Well, when you have been married for more than 30 years and have collected your furniture at times when you could afford it – which is between braces and car payments – it is hard to determine just what is your decorating style.

It is hard to explain to people in furniture stores that you purchase your furniture when you need it, not when the latest issue of Southern Living comes in the mail.

Those who know me, and probably those of you who don’t but who have read my articles, could make a pretty good guess that our decorating would be along the country line.

In fact, we have what is known as “traditional country” furnishings, which means you can visit our home without expecting place cards at your plate at the dining table.

I have to admit that I was raised country and am proud of it. I was raised saying “yes, sir” and “no, sir,” as well as “please” and “thank you.” I do not consider everyone in a group as “guys” either, because I still respect those of the female gender, even if in some circles it is not politically correct. A guy is a guy, which means he is a he to me.

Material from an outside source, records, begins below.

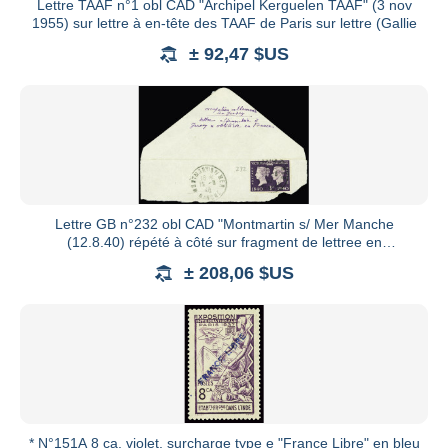
Lettre TAAF n°1 obl CAD "Archipel Kerguelen TAAF" (3 nov
1955) sur lettre à en-tête des TAAF de Paris sur lettre (Gallie
± 92,47 $US
Lettre GB n°232 obl CAD "Montmartin s/ Mer Manche
(12.8.40) répété à côté sur fragment de lettree en
provenance de Jerse
± 208,06 $US
* N°151A 8 ca. violet, surcharge type e "France Libre" en bleu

It is real easy for us professional country types to recognize those who are just pretending to be country. Each day I see “country impostors” trying to pass themselves off as genuine country. No matter how hard they try, they usually mess up somewhere and give themselves away.

The following are some tips you can use to tell if someone is real Tennessee country:

They might not be country if they have never eaten fried okra prepared in a black skillet. Everyone knows that fried okra is the official food of country and should be eaten fried with homegrown tomatoes and buttermilk cornbread.

They might not be country if they never have finished their meal off with a moon pie. They should also demand sweet tea at every restaurant that they grace with their presence.

They might not be country if they don’t see anything wrong with putting a sweater on the family dog. Sweaters on dogs are just plain embarrassing to us country types, as well as the dog.

You can question someone’s country background if they eat fried chicken with a knife and a fork. And they might not be country if they don’t have any caps in the hall closet that advertise herbicides, feed stores and farm organizations.

They must have at least one can of WD-40 somewhere around the house.

The big item that will give a non-country person away is if they do not know anyone who has two first names, like Jerry Wayne, Mary Sue, Billy Ray or Katie Ann.

They might not be country if they don’t wave when they meet a vehicle on a country road. Plus, it has to be a certain kind of wave where you use all your fingers while holding the steering wheel.

They might not be country if, when entering a barn lot, they spend all of their time looking down at the ground watching where they step. Real country folks are free-spirited and know as soon as they enter a barn lot that if they spend their time watching where they step, they will miss a lot of beautiful farm scenery.

I personally am glad that country is still “in” and a lot of people who have never been country are trying to be a part of the trend.

Now, if we can just do away with the term “guys” when we refer to everyone in a group. “You-all” works for me.